This blog post is part of our Fundamentals of the Enneagram series, which takes a deeper dive into all the Enneagram elements - wings, arrows, subtypes, centers of intelligence, growth pathways and more. For an overview of the series, start with our introductory post here, then read Subtypes and Instincts of the Enneagram: What are They, and How Do They Affect Human Behavior?

Let’s continue our exploration of the 27 Enneagram subtypes by looking at the Head types: types Five, Six and Seven. 

First up, a quick reminder on what subtype is. A subtype is formed within our personality system when two core drives are mixed together, creating a blend of the two. The primary drive, from our emotional center, is our passion and it is still the most obvious in terms of our deeper motivations. But it’s expression is shaped by an instinctual drive for survival from the gut or body center.

Which is why, subtype = passion x instinctual drive.  

Let’s take a look at how these show up in types Five, Six and Seven.  

If you need a refresher on passions and instincts, read these articles:

Understanding the Passions of the Enneagram in Everyday Language

Subtypes and Instincts of the Enneagram: What are They, and How Do They Affect Human Behavior?

Enneagram Five

The Enneagram Five’s passion of avarice focuses on shutting down the heart and keeping it closed from giving and receiving. This gets expressed in three ways.

Avarice & Self-Preservation (self-preservation 5)

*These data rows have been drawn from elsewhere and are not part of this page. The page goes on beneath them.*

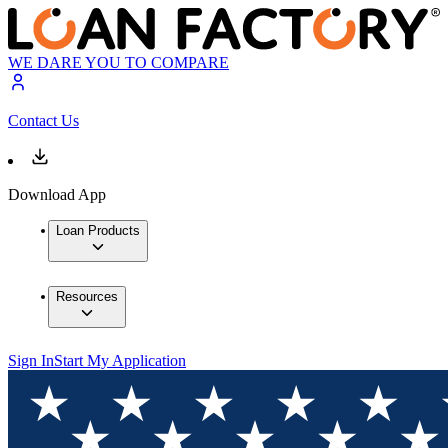
WE DARE YOU TO COMPARE
Contact Us
Download App
Loan Products
Resources
Sign In
Start My Application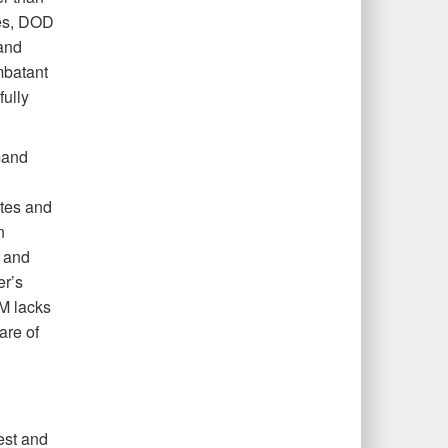
ies, DOD
and
mbatant
ully
mand
tes and
n
y and
er’s
M lacks
are of
est and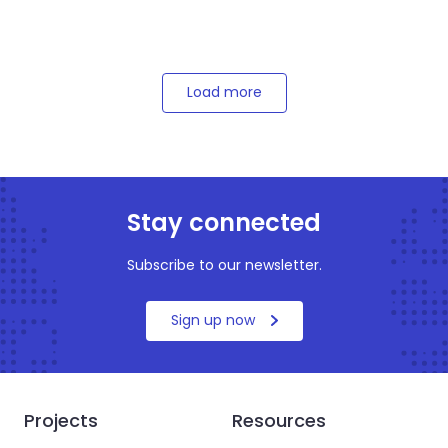
Load more
Stay connected
Subscribe to our newsletter.
Sign up now
Projects
Resources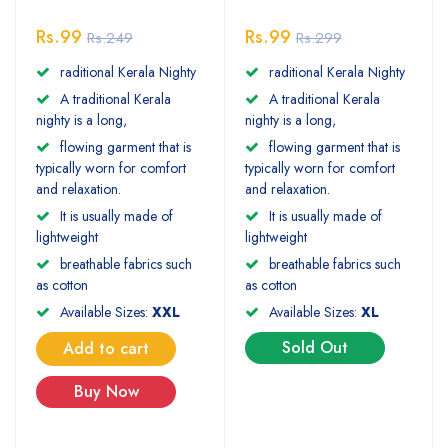
Rs.99
Rs.99
Rs.249
Rs.299
raditional Kerala Nighty
raditional Kerala Nighty
A traditional Kerala
A traditional Kerala
nighty is a long,
nighty is a long,
flowing garment that is
flowing garment that is
typically worn for comfort
typically worn for comfort
and relaxation.
and relaxation.
It is usually made of
It is usually made of
lightweight
lightweight
breathable fabrics such
breathable fabrics such
as cotton
as cotton
Available Sizes:
XXL
Available Sizes:
XL
Sold Out
Add to cart
Buy Now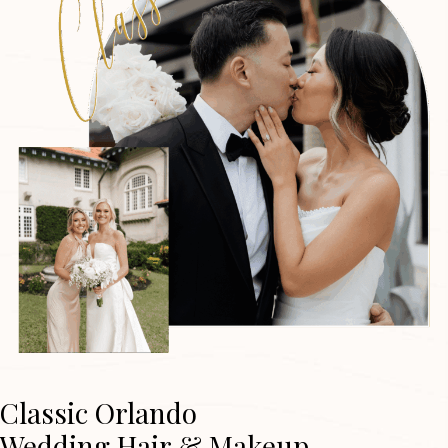
Classic Orlando
Wedding Hair & Makeup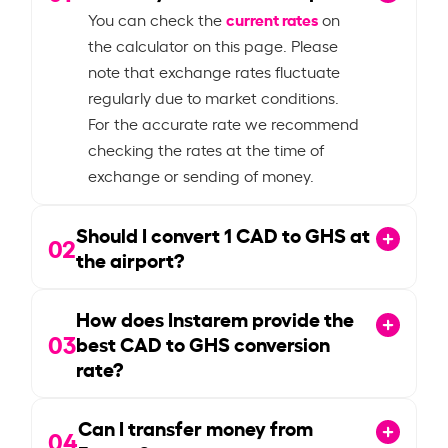
current rates
You can check the
on
the calculator on this page. Please
note that exchange rates fluctuate
regularly due to market conditions.
For the accurate rate we recommend
checking the rates at the time of
exchange or sending of money.
Should I convert
1
CAD to GHS at
02
the airport?
How does Instarem provide the
03
best CAD to GHS conversion
rate?
Can I transfer money from
04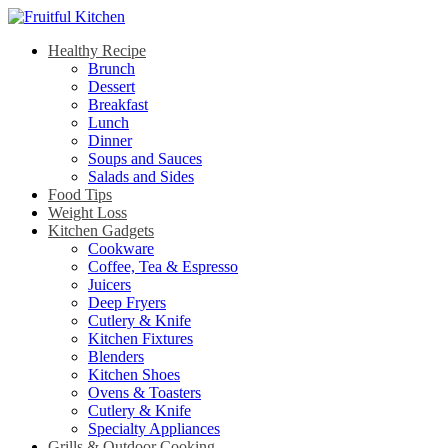
Healthy Recipe
Brunch
Dessert
Breakfast
Lunch
Dinner
Soups and Sauces
Salads and Sides
Food Tips
Weight Loss
Kitchen Gadgets
Cookware
Coffee, Tea & Espresso
Juicers
Deep Fryers
Cutlery & Knife
Kitchen Fixtures
Blenders
Kitchen Shoes
Ovens & Toasters
Cutlery & Knife
Specialty Appliances
Grills & Outdoor Cooking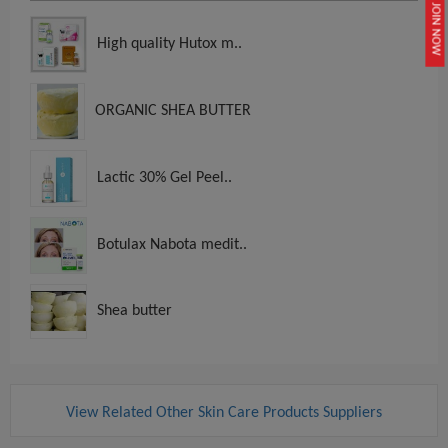
JOIN NOW
High quality Hutox m..
ORGANIC SHEA BUTTER
Lactic 30% Gel Peel..
Botulax Nabota medit..
Shea butter
View Related Other Skin Care Products Suppliers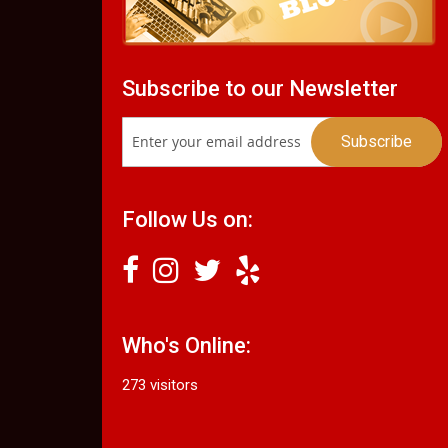
Subscribe to our Newsletter
Follow Us on:
Who's Online:
273 visitors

The Self-Preservation Five protects their heart by creating physical walls, withdrawing into a small room or house and having everything they need within those walls. They minimize their needs to make living in a small space feasible, but having a place of refuge is crucial. They are warm and friendly, but have a time limit on how long they can spend with someone. 

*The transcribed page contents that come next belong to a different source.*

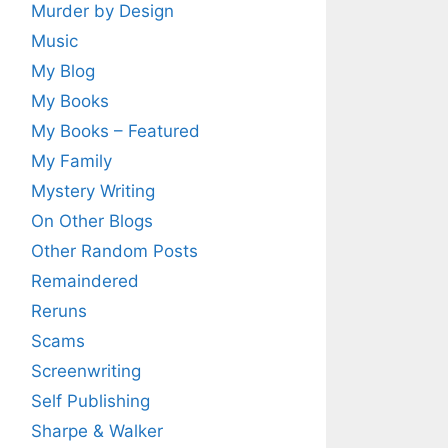
Murder by Design
Music
My Blog
My Books
My Books – Featured
My Family
Mystery Writing
On Other Blogs
Other Random Posts
Remaindered
Reruns
Scams
Screenwriting
Self Publishing
Sharpe & Walker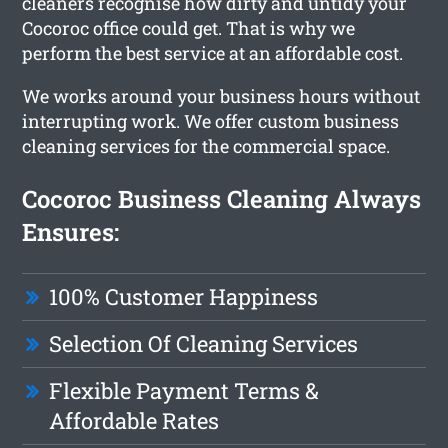
cleaners recognise how dirty and untidy your
Cocoroc office could get. That is why we
perform the best service at an affordable cost.
We works around your business hours without
interrupting work. We offer custom business
cleaning services for the commercial space.
Cocoroc Business Cleaning Always
Ensures:
100% Customer Happiness
Selection Of Cleaning Services
Flexible Payment Terms &
Affordable Rates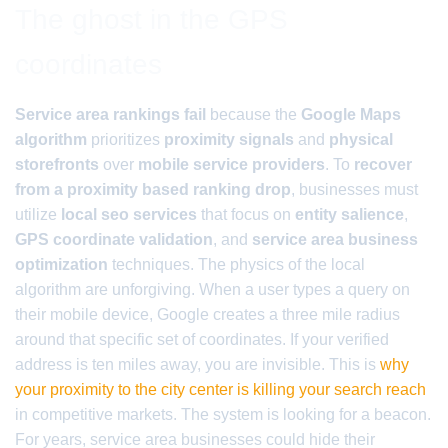
The ghost in the GPS
coordinates
Service area rankings fail
because the
Google Maps
algorithm
prioritizes
proximity signals
and
physical
storefronts
over
mobile service providers
. To
recover
from a proximity based ranking drop
, businesses must
utilize
local seo services
that focus on
entity salience
,
GPS coordinate validation
, and
service area business
optimization
techniques. The physics of the local
algorithm are unforgiving. When a user types a query on
their mobile device, Google creates a three mile radius
around that specific set of coordinates. If your verified
address is ten miles away, you are invisible. This is
why
your proximity to the city center is killing your search reach
in competitive markets. The system is looking for a beacon.
For years, service area businesses could hide their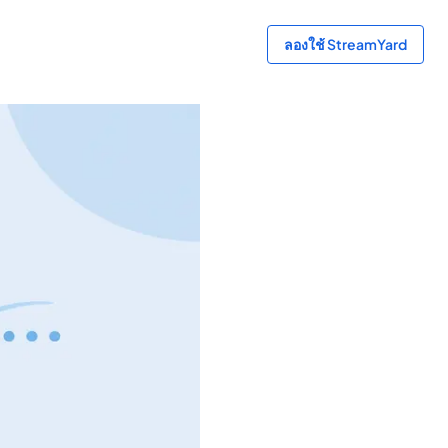
ลองใช้ StreamYard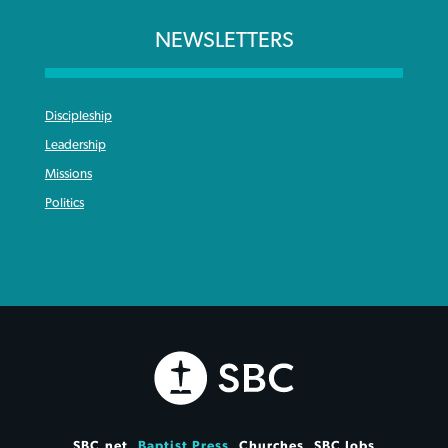
NEWSLETTERS
Discipleship
Leadership
Missions
Politics
SBC.net
Baptist Press
Churches
SBC Jobs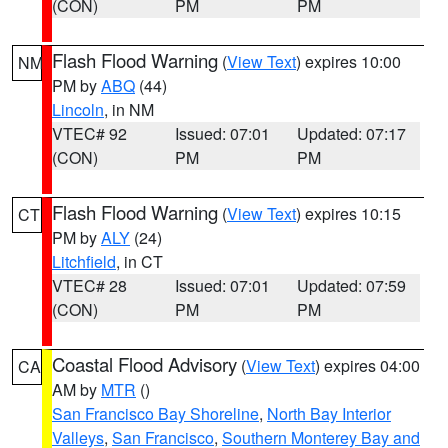
(CON)
PM
PM
Flash Flood Warning
(
View Text
) expires 10:00
NM
PM by
ABQ
(44)
Lincoln
, in NM
VTEC# 92
Issued: 07:01
Updated: 07:17
(CON)
PM
PM
Flash Flood Warning
(
View Text
) expires 10:15
CT
PM by
ALY
(24)
Litchfield
, in CT
VTEC# 28
Issued: 07:01
Updated: 07:59
(CON)
PM
PM
Coastal Flood Advisory
(
View Text
) expires 04:00
CA
AM by
MTR
()
San Francisco Bay Shoreline
,
North Bay Interior
Valleys
,
San Francisco
,
Southern Monterey Bay and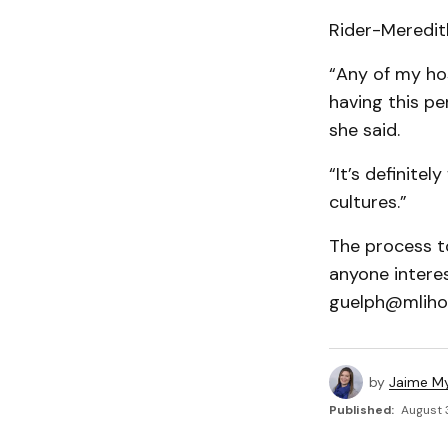
Rider-Meredith
“Any of my hos
having this pe
she said.
“It’s definitel
cultures.”
The process t
anyone intere
guelph@mliho
by
Jaime My
Published:
August 3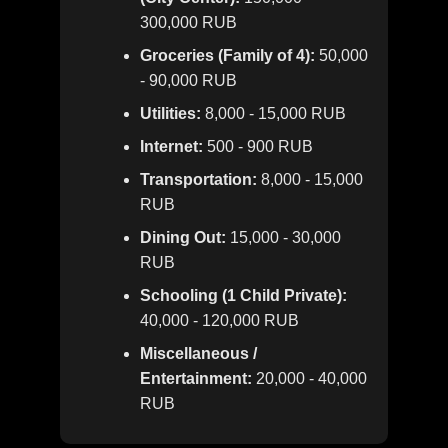
300,000 RUB
Groceries (Family of 4):
50,000
- 90,000 RUB
Utilities:
8,000 - 15,000 RUB
Internet:
500 - 900 RUB
Transportation:
8,000 - 15,000
RUB
Dining Out:
15,000 - 30,000
RUB
Schooling (1 Child Private):
40,000 - 120,000 RUB
Miscellaneous /
Entertainment:
20,000 - 40,000
RUB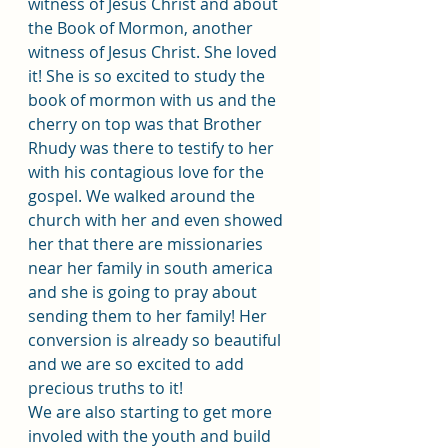
witness of Jesus Christ and about 
the Book of Mormon, another 
witness of Jesus Christ. She loved 
it! She is so excited to study the 
book of mormon with us and the 
cherry on top was that Brother 
Rhudy was there to testify to her 
with his contagious love for the 
gospel. We walked around the 
church with her and even showed 
her that there are missionaries 
near her family in south america 
and she is going to pray about 
sending them to her family! Her 
conversion is already so beautiful 
and we are so excited to add 
precious truths to it!
We are also starting to get more 
involed with the youth and build 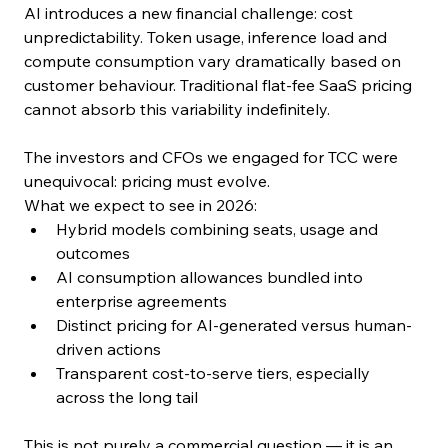
AI introduces a new financial challenge: cost 
unpredictability. Token usage, inference load and 
compute consumption vary dramatically based on 
customer behaviour. Traditional flat-fee SaaS pricing 
cannot absorb this variability indefinitely.
The investors and CFOs we engaged for TCC were 
unequivocal: pricing must evolve.
What we expect to see in 2026:
Hybrid models combining seats, usage and 
outcomes
AI consumption allowances bundled into 
enterprise agreements
Distinct pricing for AI-generated versus human-
driven actions
Transparent cost-to-serve tiers, especially 
across the long tail
This is not purely a commercial question — it is an 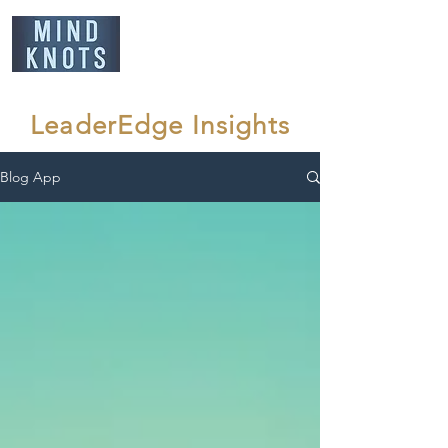
LeaderEdge Insights
Blog App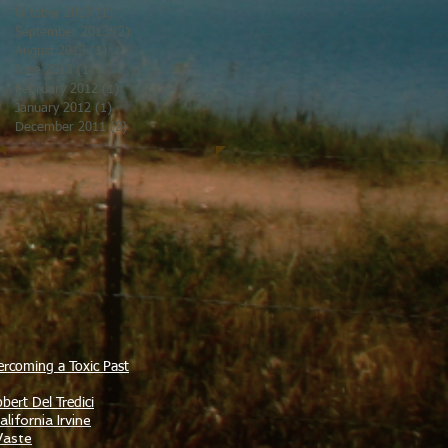
October 2013
(1)
1 post
September 2013
(2)
2 posts
August 2013
(1)
1 post
June 2013
(1)
1 post
February 2012
(1)
1 post
January 2012
(1)
1 post
December 2011
(2)
2 posts
ercoming a Toxic Past
bert Del Tredici
lifornia Irvine
Waste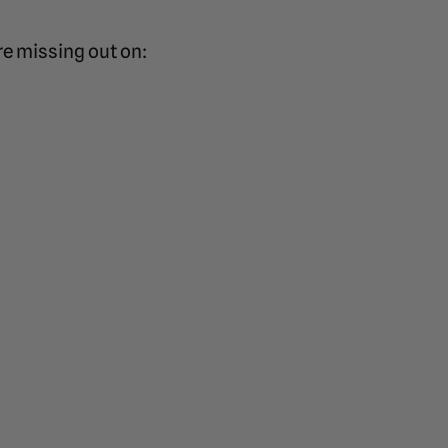
re missing out on:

Given their warmth and logical side, they can appear Six-ish at times.

Avarice & Social (social 5)

The Social Five focuses on being knowledgeable and sharing that expertise with people. They use information to keep emotions at bay, and hence focus on learning and specializing in a few core topics. Talkative and social, they are extremely intellectual, getting more involved in the life of the mind than in relationships.

Given their social nature, they can appear Seven-ish or Three-ish

Avarice & Sexual (sexual 5)

The Sexual Five focuses on finding the ideal person to have the perfect relationship with. They won’t open up until someone has passed their “tests,” but staying closed makes it hard to build a relationship. These Fives are very emotional on the inside, and often communicate through artistic mediums, such as music, poetry and art. 

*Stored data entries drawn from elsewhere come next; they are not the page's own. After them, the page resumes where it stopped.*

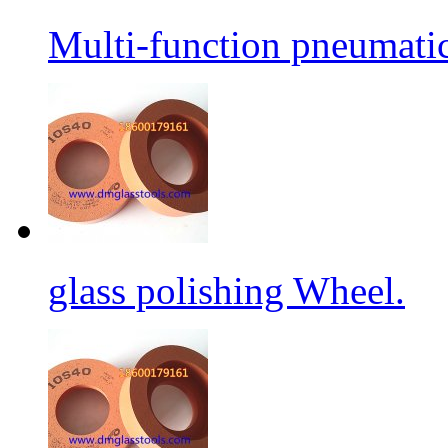
Multi-function pneumati
glass polishing Wheel.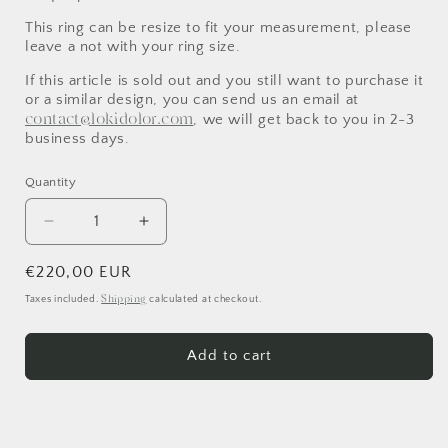
This ring can be resize to fit your measurement, please
leave a not with your ring size.
If this article is sold out and you still want to purchase it
or a similar design, you can send us an email at
contact@lokidolor.com
, we will get back to you in 2-3
business days.
Quantity
Decrease
Increase
quantity
quantity
for
for
Regular
€220,00 EUR
Sharp
Sharp
price
Shipping
Taxes included.
calculated at checkout.
Spine
Spine
Ring
Ring
Add to cart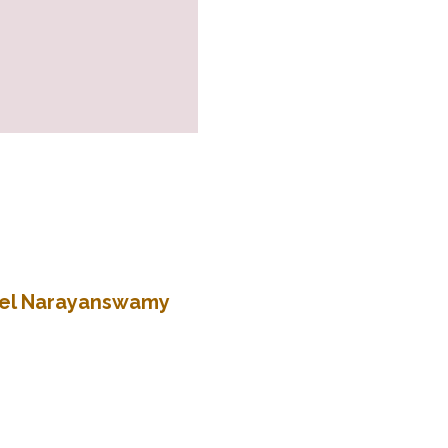
atel Narayanswamy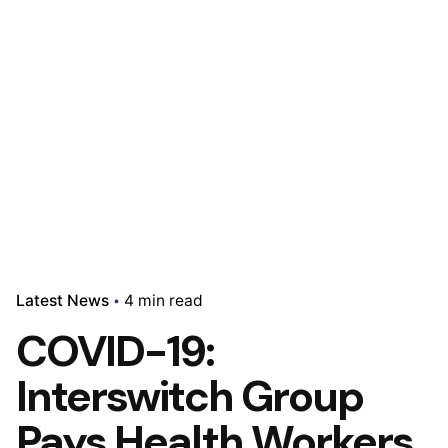
Latest News
4 min read
COVID-19:
Interswitch Group
Pays Health Workers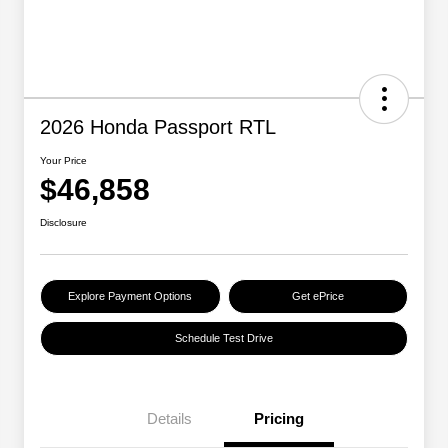
2026 Honda Passport RTL
Your Price
$46,858
Disclosure
Explore Payment Options
Get ePrice
Schedule Test Drive
Details
Pricing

Given their strong connection to their emotions, these Fives can feel Fourish (but still look like Fives). 

Enneagram Six

The Enneagram Six’s passion of Fear gets expressed very differently when combined with the three survival instincts. 

Fear & Self-Preservation (self-preservation 6)

The Self-Preservation Six conceals fear by being warm and friendly. That helps them gather the allies and protectors they need around them to feel safe. They are the most anxious and doubting of all the Six subtypes. Their constant uncertainty and doubt leads them to question everything, including themselves.  

Given their warmth and anxiety, they can look One-ish or Two-ish at times.

Fear & Social (social 6)

The Social Six protects themselves from fear by finding a good authority and following their rules. That authority can be a person, but it can also be a system or an ideology. As they rely on their chosen system to keep them safe, they are more intellectual, dutiful, responsible and efficient. 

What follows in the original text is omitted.